The agreement should define the process for triggering events, such as shareholder retirement, termination, death, disability, sales, divorce and bankruptcy.
Pricing is usually defined by a fixed price, formula price or an appraisal.
- Fixed prices are easy to understand.
- Fixed prices are easy to set initially, but may be difficult to reset as time passes and interests diverge.
- Provisions are seldom updated and inequities are likely to result.
- Agreements are often out-of-date when inked.
- Formulas provide a mechanism to update the value based on various metrics in the business.
- Formulas selected at a point in time rarely provide reasonable and realistic valuations over time.
- Changes that occur in companies, industries, local, regional, national and world economies may impact the "true value" of an enterprise relative to any set formula.
- Formulas can be misinterpreted—or are subject to multiple interpretations.
- The valuation process can be known by all parties at the outset.
- All parties know what will happen when a trigger event occurs.
- Parties will always know the current value for the buy/sell agreement (helpful for planning all-around).
- Appraisers can incorporate key business drivers and risks into the value.
We ask our clients to consider appraisals of their businesses.

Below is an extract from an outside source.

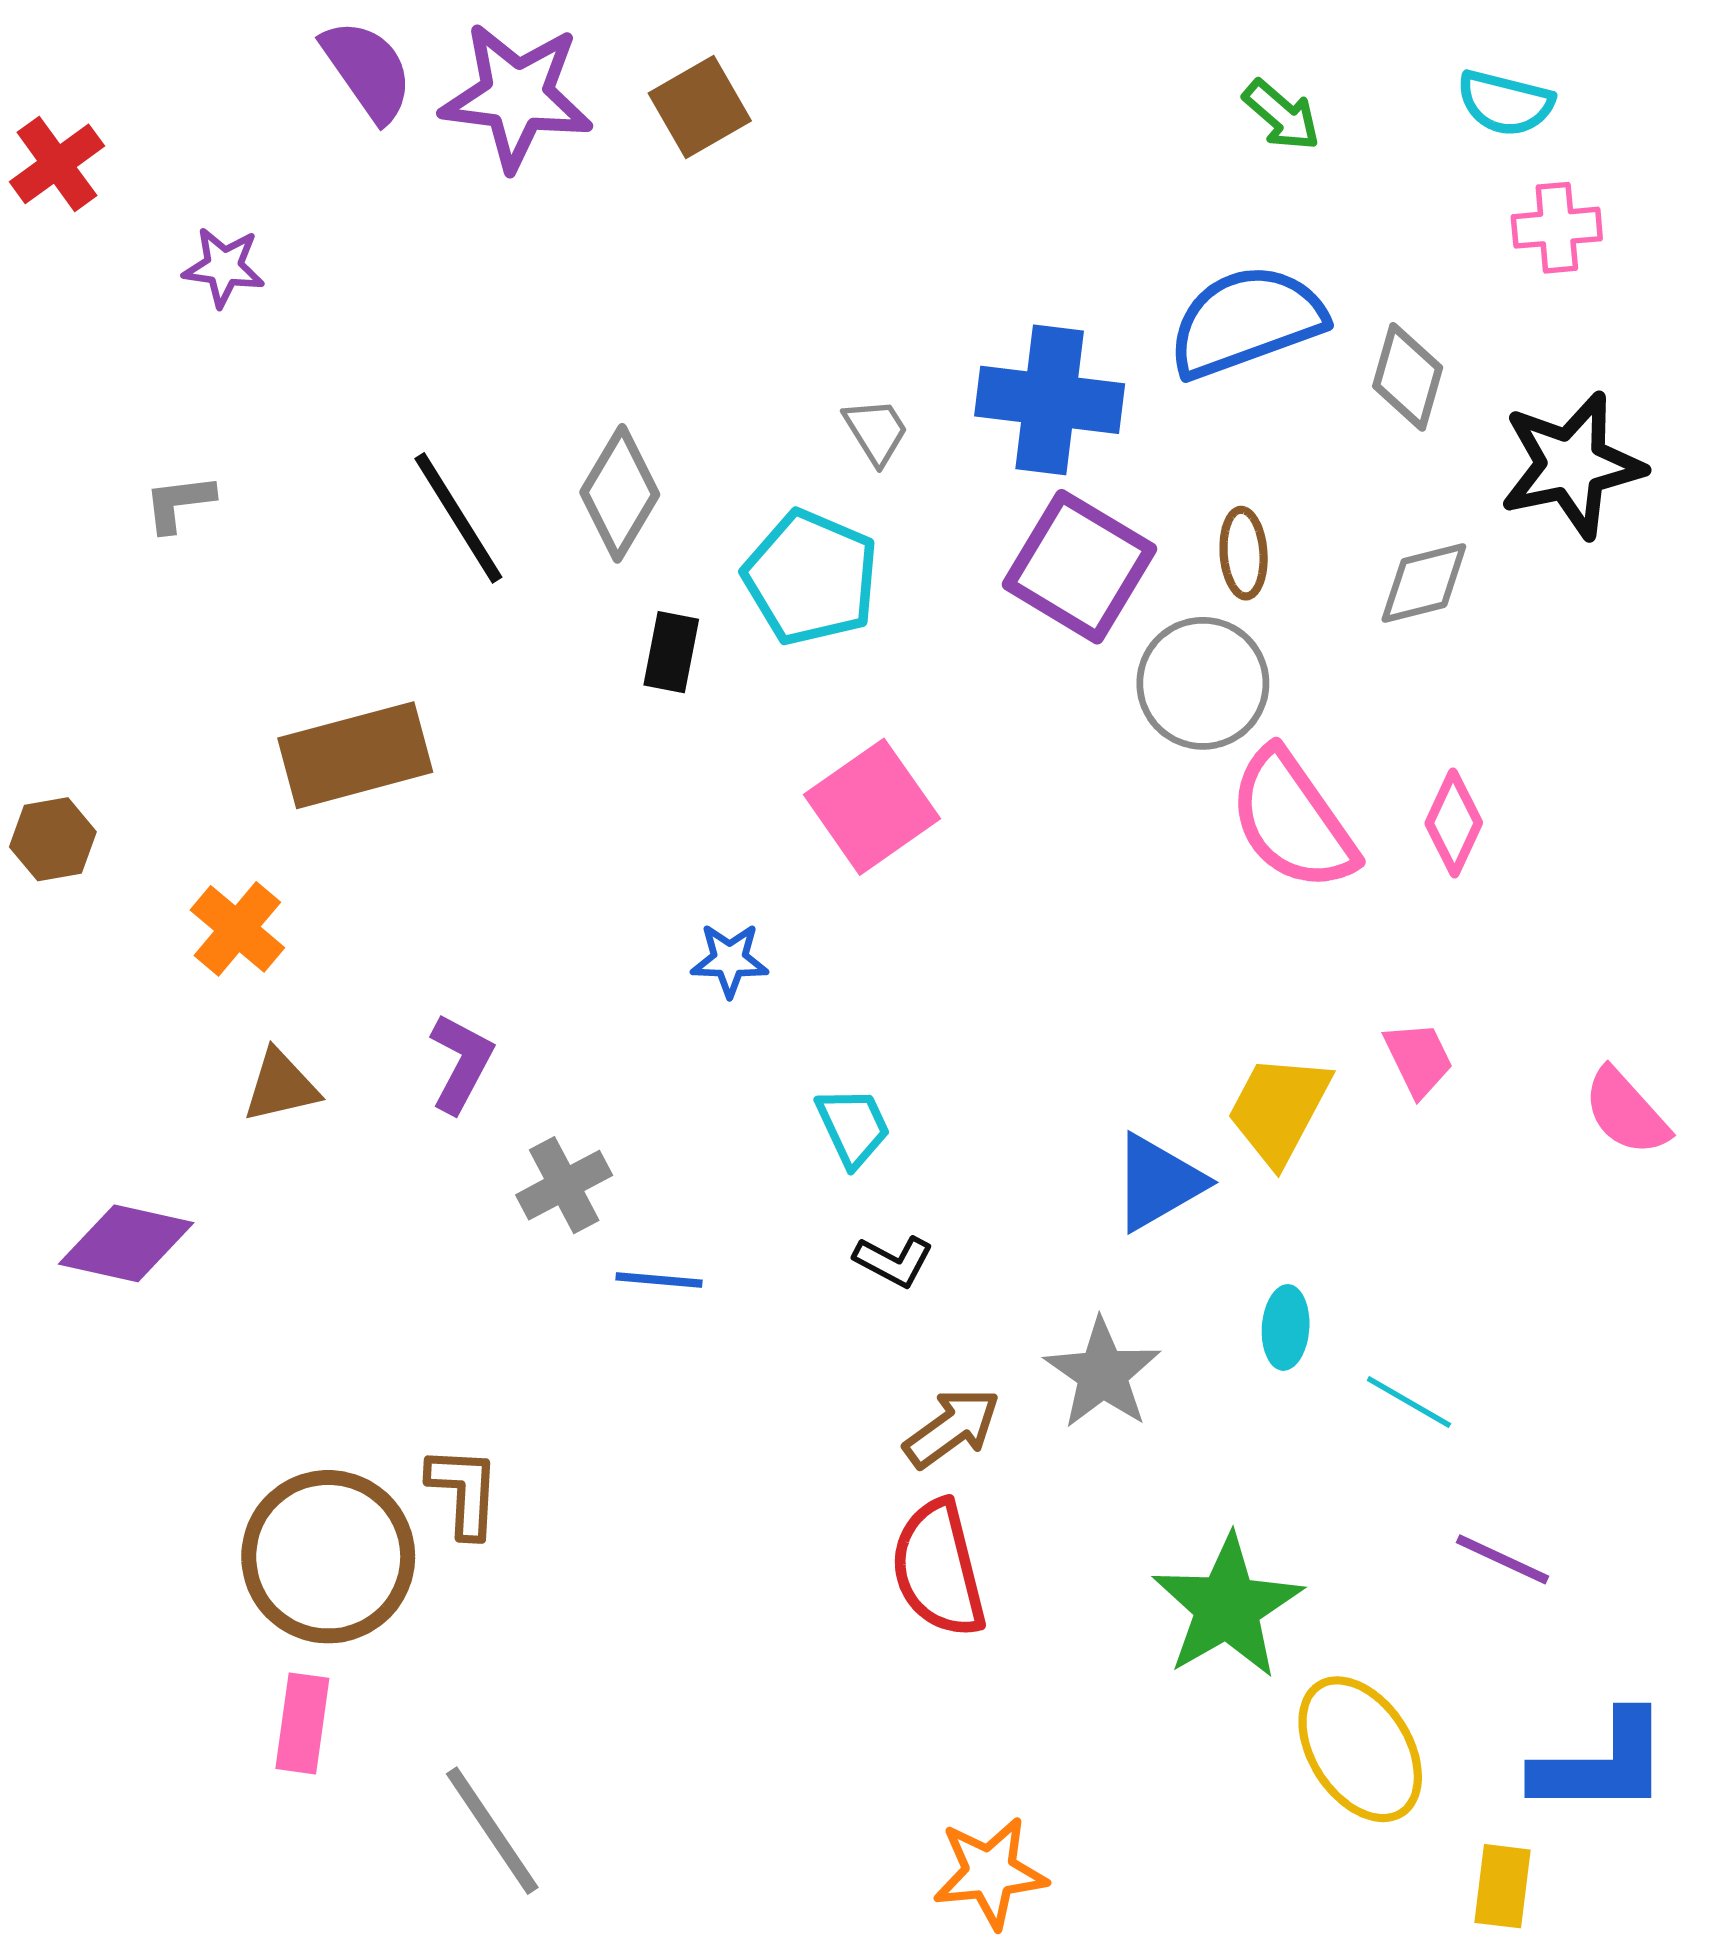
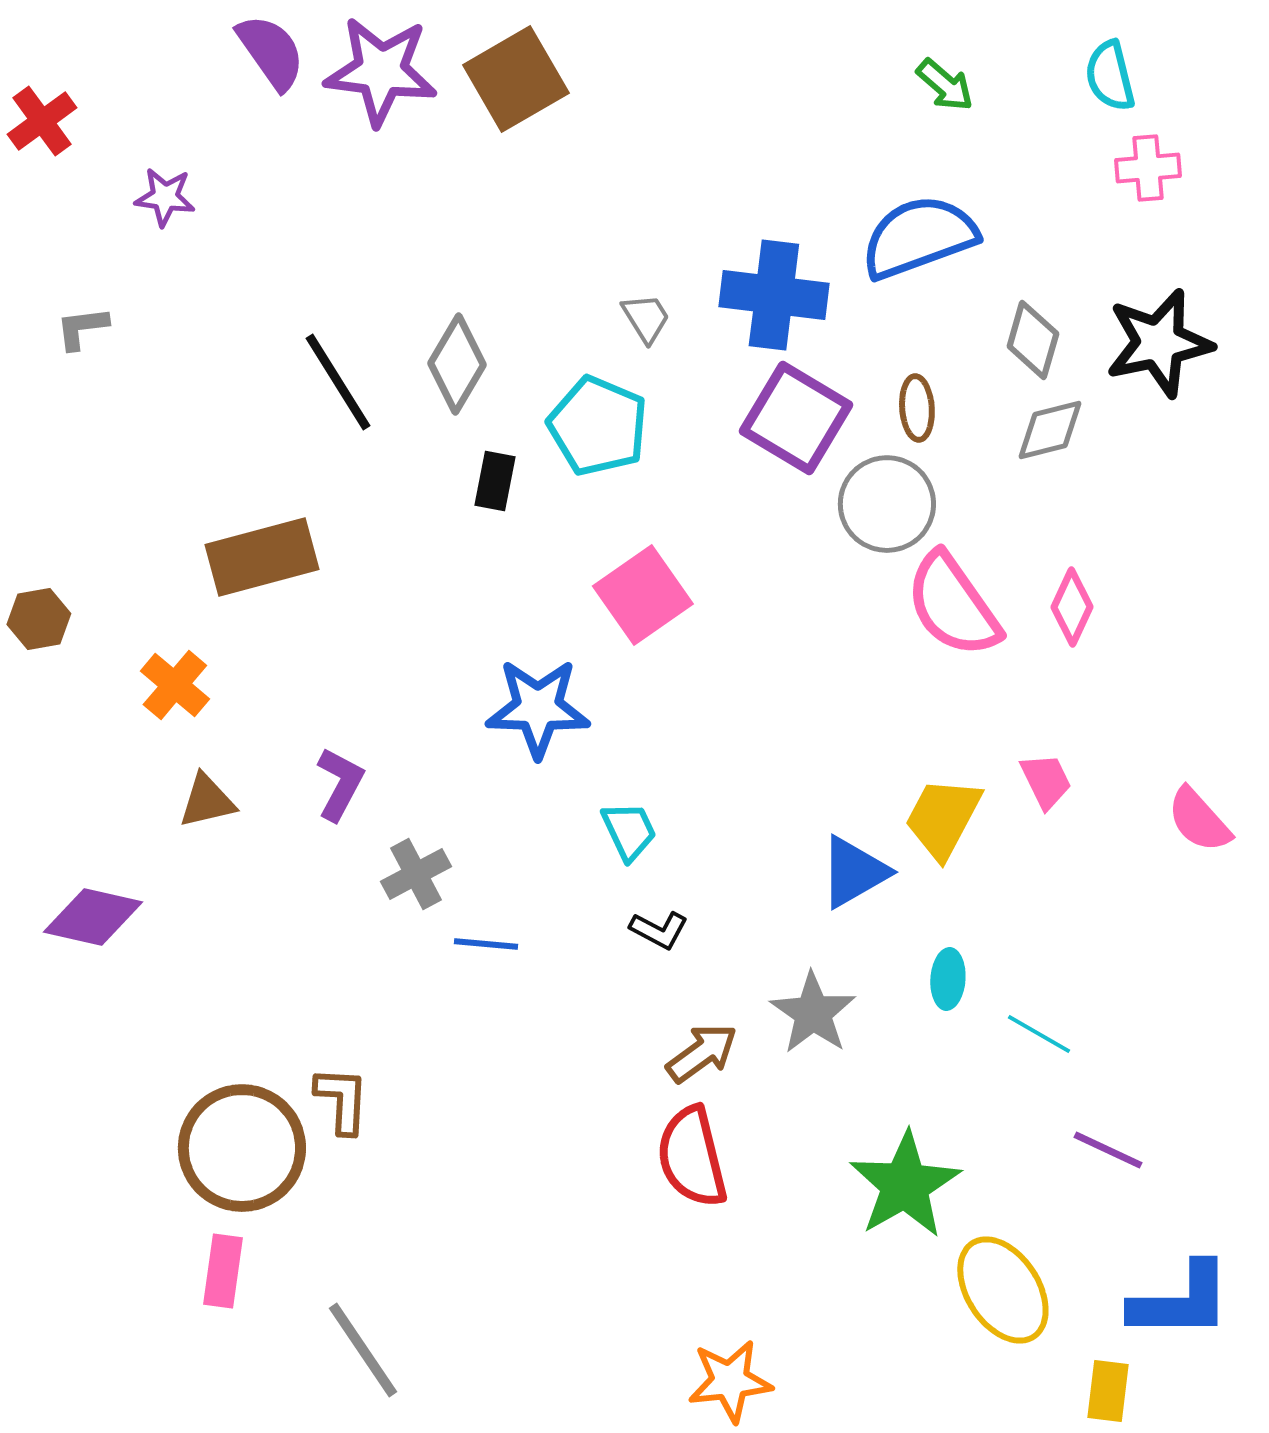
cyan semicircle: (1505, 103) -> (1110, 76), turned 62
brown square: (700, 107) -> (516, 79), size x1.4
gray diamond: (1408, 377) -> (1033, 340), moved
gray L-shape: (179, 503) -> (82, 328), moved
blue star: (730, 960) -> (538, 708), size x1.8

Most of our business clients have some sort of profit sharing plan, such as a 401(k). You wouldn't have a 401(k) plan that doesn't provide current valuations to participants. You pay a percentage of the plan assets to manage and account for the plan funds. Why would a company not make a small investment to understand what their business is worth with an annual or periodic valuation?
The agreement should spell out how transactions will be funded in situations where the company buys shares back from shareholders or funding the buyout of other shareholders. Management should know and have a plan for:
- Who buys the shares?
- Other shareholders, the company or a combination thereof
- Should the agreement consider issues with passive owners versus employee owners?

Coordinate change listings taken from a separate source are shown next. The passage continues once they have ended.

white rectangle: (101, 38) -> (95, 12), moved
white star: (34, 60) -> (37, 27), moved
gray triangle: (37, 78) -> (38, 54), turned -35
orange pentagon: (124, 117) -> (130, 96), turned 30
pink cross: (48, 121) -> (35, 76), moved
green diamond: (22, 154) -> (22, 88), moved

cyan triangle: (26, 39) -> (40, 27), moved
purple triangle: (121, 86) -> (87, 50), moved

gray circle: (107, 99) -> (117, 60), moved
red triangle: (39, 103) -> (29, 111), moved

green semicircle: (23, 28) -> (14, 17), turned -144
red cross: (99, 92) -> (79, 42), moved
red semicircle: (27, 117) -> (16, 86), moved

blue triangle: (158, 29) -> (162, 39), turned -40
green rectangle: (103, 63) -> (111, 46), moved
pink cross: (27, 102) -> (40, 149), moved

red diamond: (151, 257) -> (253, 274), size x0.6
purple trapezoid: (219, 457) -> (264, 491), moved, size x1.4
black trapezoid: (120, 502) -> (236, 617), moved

- Should the company have life insurance policies?
- Has the company considered other financial resources available to buy the shares?

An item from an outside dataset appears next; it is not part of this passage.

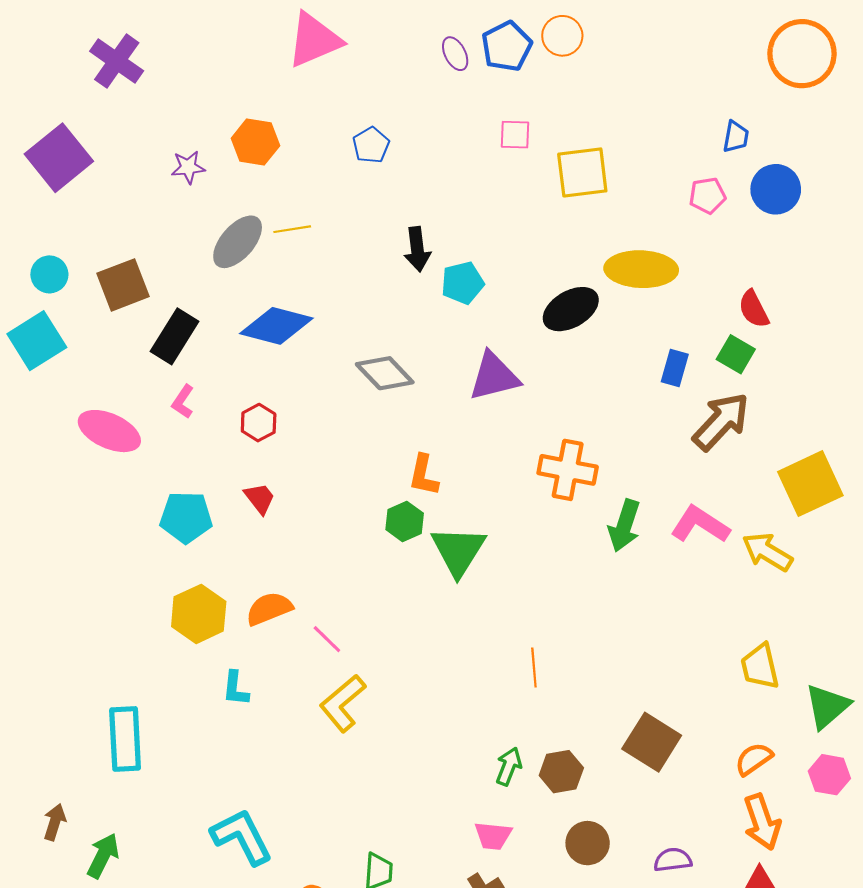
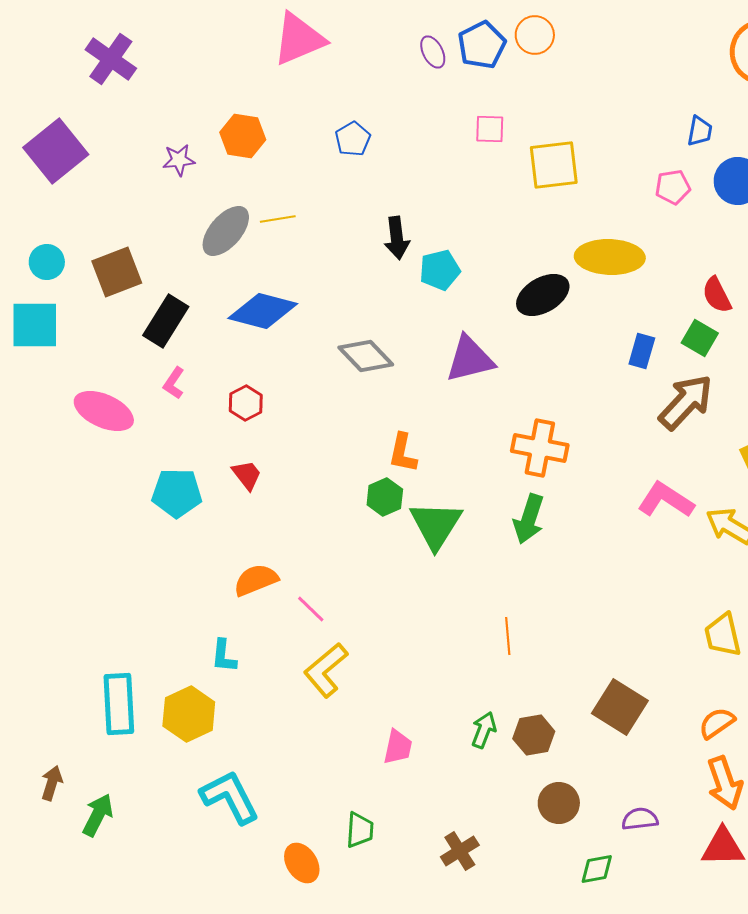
cyan square: (37, 341) -> (35, 325), turned 32
green arrow: (624, 526) -> (529, 519), moved
yellow hexagon: (199, 614) -> (189, 714), moved
pink trapezoid: (493, 836) -> (398, 747), moved, turned -84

- What are the terms of the transaction?
- Down payment, interest rate, security
- Are there any restrictions on share payments under the company's loan agreements?
Other deficiencies in agreements may include the lack of signatures of all current shareholders, the agreement has not been updated for several years, the level of value is not defined or the valuation date is not defined.
As you can see, there are a number of potential issues that could result in your buy/sell agreement being a "ticking time bomb." Used properly, the buy/sell agreement is a great tool to provide direction for all kinds of triggering events that affect shareholders. We encourage you to discuss these matters with shareholders and your attorney.